++++ Information shown
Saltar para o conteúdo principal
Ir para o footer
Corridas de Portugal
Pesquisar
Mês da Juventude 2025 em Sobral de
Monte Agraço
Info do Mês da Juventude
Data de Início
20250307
++++++++
++++ Information shown
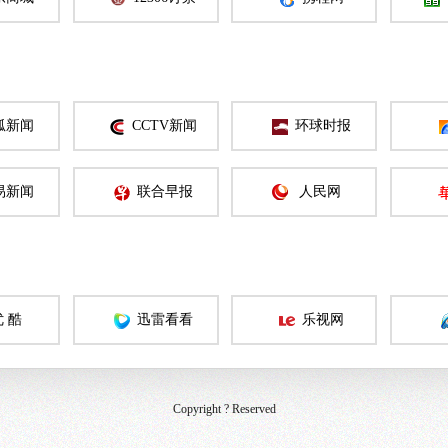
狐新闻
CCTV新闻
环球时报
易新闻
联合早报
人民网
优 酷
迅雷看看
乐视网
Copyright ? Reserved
++++++++
++++ Information shown
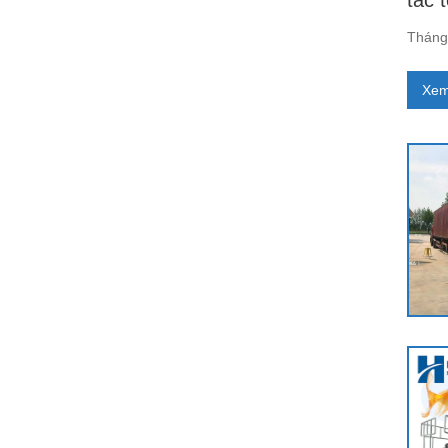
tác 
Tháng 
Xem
++++++++
# [Task details]
Every line containing the string "Juventude" is required; copy each such line from the data.

# [Exercise answer]
Mês da Juventude 2025 em Sobral de
Info do Mês da Juventude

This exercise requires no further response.